Several years ago, when I was just an engineer, I found myself being assigned the task to run some 640 tests to verify a design. As I recall, I had the Friday and the weekend to do this and we had a release dateline to meet come the following Monday. These 640 tests will need a good part of the weekend to complete and we are not expecting any problem. Come the following Monday, we had a clean results (i.e., it passed all the 640 tests) but i realized when I checked everything just to be sure, I had ran some tests with incorrect parameters. Worried that this mistake may delay the release and not wanting to be the person to cause the delay, I lied and declared that all was fine and that we are good to go. While my colleagues prepare to release the design, I worked franticly to re-run those affected tests with the correct parameters. I was very lucky that the design did pass all the 640 tests passed when ran against the correct parameter settings.
About a year after that, I became the project leader for a very similar work but at another company. In the first meeting I had with my team, I told everyone that it is absolutely OK to declare their mistake(s) in my team. Everyone were either puzzled and/or poking fun at what I said. I explained that only by doing so, will the team have the necessary information to know how best to channel resources when something goes wrong and that will allow the team to meet it datelines in the most effective way without impact on quality.
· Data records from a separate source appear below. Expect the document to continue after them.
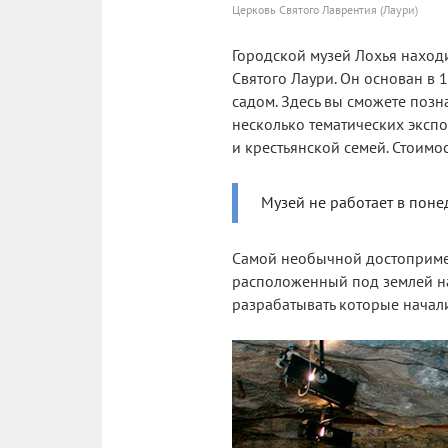
Церковь Святого Лаврентия (Лаури)
Городской музей Лохья находи
Святого Лаури. Он основан в
садом. Здесь вы сможете позн
несколько тематических экспо
и крестьянской семей. Стоимо
Музей не работает в понед
Самой необычной достопримеча
расположенный под землей на 
разрабатывать которые начали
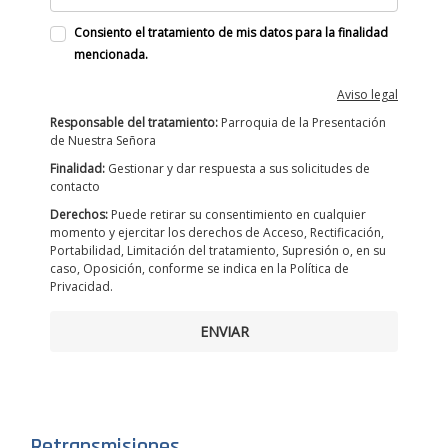
Consiento el tratamiento de mis datos para la finalidad
mencionada.
Aviso legal
Responsable del tratamiento:
Parroquia de la Presentación
de Nuestra Señora
Finalidad:
Gestionar y dar respuesta a sus solicitudes de
contacto
Derechos:
Puede retirar su consentimiento en cualquier
momento y ejercitar los derechos de Acceso, Rectificación,
Portabilidad, Limitación del tratamiento, Supresión o, en su
caso, Oposición, conforme se indica en la Política de
Privacidad.
ENVIAR
Retransmisiones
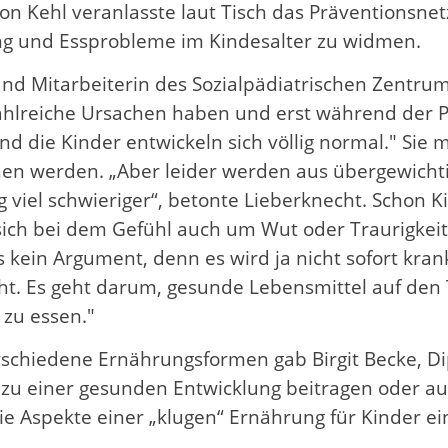
on Kehl veranlasste laut Tisch das Präventionsnet
 und Essprobleme im Kindesalter zu widmen.
d Mitarbeiterin des Sozialpädiatrischen Zentrums
ahlreiche Ursachen haben und erst während der Pu
d die Kinder entwickeln sich völlig normal." Sie
hen werden. „Aber leider werden aus übergewichti
viel schwieriger“, betonte Lieberknecht. Schon 
h bei dem Gefühl auch um Wut oder Traurigkeit h
s kein Argument, denn es wird ja nicht sofort kran
icht. Es geht darum, gesunde Lebensmittel auf den
 zu essen."
verschiedene Ernährungsformen gab Birgit Becke, 
 zu einer gesunden Entwicklung beitragen oder auc
 die Aspekte einer „klugen“ Ernährung für Kinder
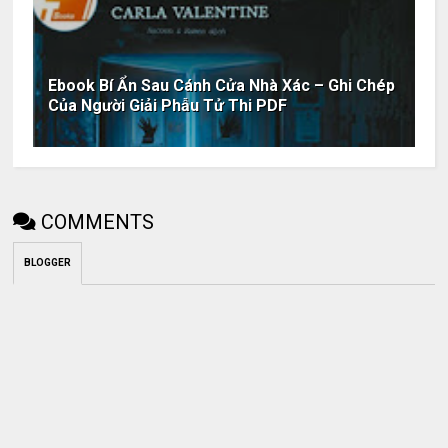
Ebook Bí Ẩn Sau Cánh Cửa Nhà Xác – Ghi Chép
Của Người Giải Phẫu Tử Thi PDF
COMMENTS
BLOGGER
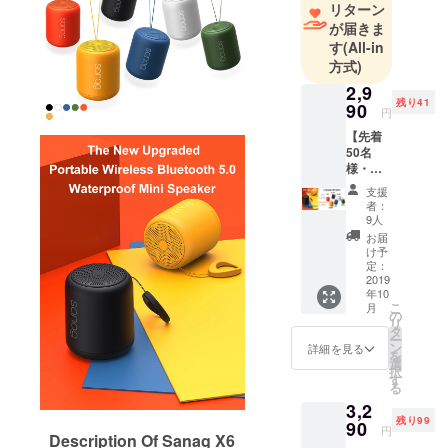
リターン
が届きま
す
(All-in
方式)
2,9
残り41
90
円
【先着
50名
様・
CAMPF
支援
IRE特別
者：
50％OF
9人
F】【送
お届
料も無
け予
料で
定：
す】 ス
2019
年10
ピー
こ
月
カーカ
の
リ
ラーオ
タ
ー
プショ
ン
詳細を見る
を
ン： 色
選
択
を選び
す
る
くださ
3,2
い:
残り99
1.Black
90
円
Description Of Sanag X6
(2990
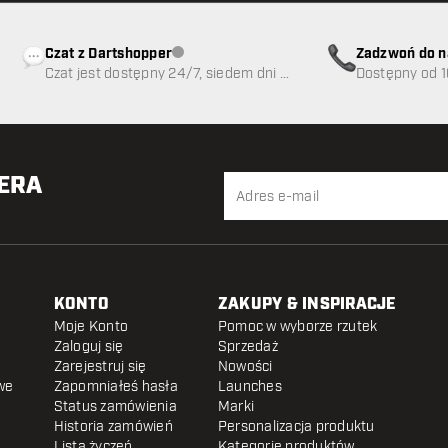
Czat z Dartshopper
Zadzwoń do n
Obsługa klienta niedostępna
Czat jest dostępny 24/7, siedem dni w
89
Dostępny od 1
tygodniu
TERA
KONTO
ZAKUPY & INSPIRACJE
Moje Konto
Pomoc w wyborze rzutek
Zaloguj się
Sprzedaż
Zarejestruj się
Nowości
we
Zapomniałeś hasła
Launches
Status zamówienia
Marki
Historia zamówień
Personalizacja produktu
Lista życzeń
Kategorie produktów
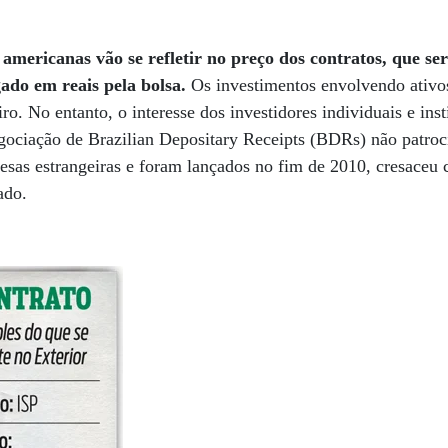
 americanas vão se refletir no preço dos contratos, que ser
gado em reais pela bolsa.
Os investimentos envolvendo ativos
ro. No entanto, o interesse dos investidores individuais e inst
ociação de Brazilian Depositary Receipts (BDRs) não patroci
esas estrangeiras e foram lançados no fim de 2010, cresaceu
ado.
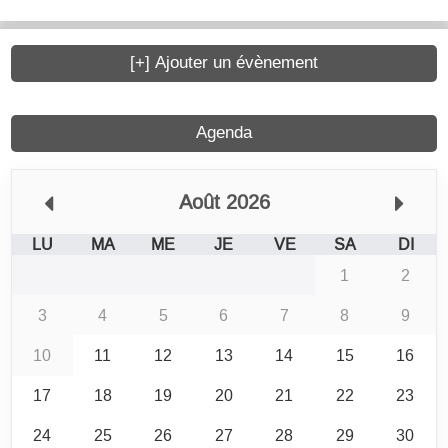
[+] Ajouter un évènement
Agenda
Août 2026
LU
MA
ME
JE
VE
SA
DI
1
2
3
4
5
6
7
8
9
10
11
12
13
14
15
16
17
18
19
20
21
22
23
24
25
26
27
28
29
30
The idea here is as follows. If you are the project leader/manager, you will want to know if there is anything that can have an impact on the project. And the easiest most effective way to know about it is to make it safe for your colleagues to tell you about it. It is better to know about these problem(s) earlier where you can channel your resources to rectify them than to allow them to stay hidden where they can bite you at the most embarrassing moment.
To be honest, a strict review or quality gating process to validate the test results of the 640 tests could have done the job as well. However, neither of these approaches on their own is 100% fool proof. I will employ both if I were to find myself in the same position again. Creating a safe environment for people work and even to declare their mistake, free them from having to spend time looking over their shoulder and to focus on doing what adds/creates value.
As usual, this is a real story, but the identity of the person may have been altered and I may not have remembered all the details correctly.